China’s Economic Policymaking at a Time of Transition

China’s economy has grown rapidly for 30 years due to a combination of smart politics and favorable economics. By pursuing a policy of “reform and opening” and allowing the first green shoots of a market economy to flourish in the late 1970s, Deng Xiaoping united China’s people and policymakers behind the pursuit of a single overarching goal: growth. Fuelled by a nearly unlimited supply of cheap labor, a high savings rate and massive investment, and access to large and growing export markets, the Chinese economy subsequently took off, averaging double-digit growth rates between 1980 and 2010. This enormous economic achievement has lifted more than 500 million people out of poverty, catapulted China into the ranks of the world’s middle-income countries, and made it the second-largest economy and single-largest trading nation in the world.

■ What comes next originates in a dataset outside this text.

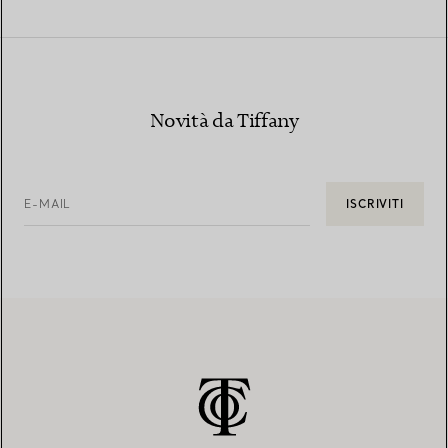
Novità da Tiffany
E-MAIL
ISCRIVITI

But today these traditional sources of Chinese advantage are fading. Labor markets in China’s coastal industrial clusters are tightening and wages are rising quickly. An unbalanced growth model favoring investment over consumption has produced rampant overcapacity in heavy industry and an underperforming service sector, along with mountains of questionable loans. External demand from advanced countries remains subdued and is no longer sufficient to absorb endless Chinese exports. The country is also facing the deeper structural challenges that then-Premier Wen Jiabao warned of as far back as 2007, when he called China’s growth “unstable, unbalanced, uncoordinated, and unsustainable.” These structural difficulties range from an aging population to the “middle-income trap,” in which the benefits of surplus labor are dwindling before China can compete with advanced countries in high-value-added production.

At the same time, the negative consequences of China’s breakneck development have undermined the consensus surrounding growth as a national project. Land seizures used by cash-strapped local governments to boost development and fund local investment have become a major source of social unrest. Income inequality has risen sharply nationwide and deepened the divide between inland provinces and richer coastal areas, between urban and rural citizens, and even within individual cities. Industrial activity has tainted China’s arable land and waterways, while high concentrations of airborne particulate now routinely produce choking haze and grounded flights along the coast. Meanwhile, a parade of high-profile corruption investigations and numerous safety scandals over everything from tainted milk powder to disastrous train crashes have undermined public trust in government.

At the Communist Party’s Third Plenum meeting in November 2013, Chinese leaders announced an ambitious program of economic and social reform designed to comprehensively address these challenges and give the market a “decisive role” in allocating resources. This 60-point vision statement, together with high-level institutional changes to the Chinese economic policymaking apparatus, provide early indicators of the seriousness with which the current leadership under Xi Jinping is approaching reform. Leaders have taken pains to stress that the 2014 national growth target of 7.5 percent – a far cry from the double-digit rates of the past but still too high in the view of many analysts – is non-binding, urging local leaders instead to place greater emphasis on job growth and price stability.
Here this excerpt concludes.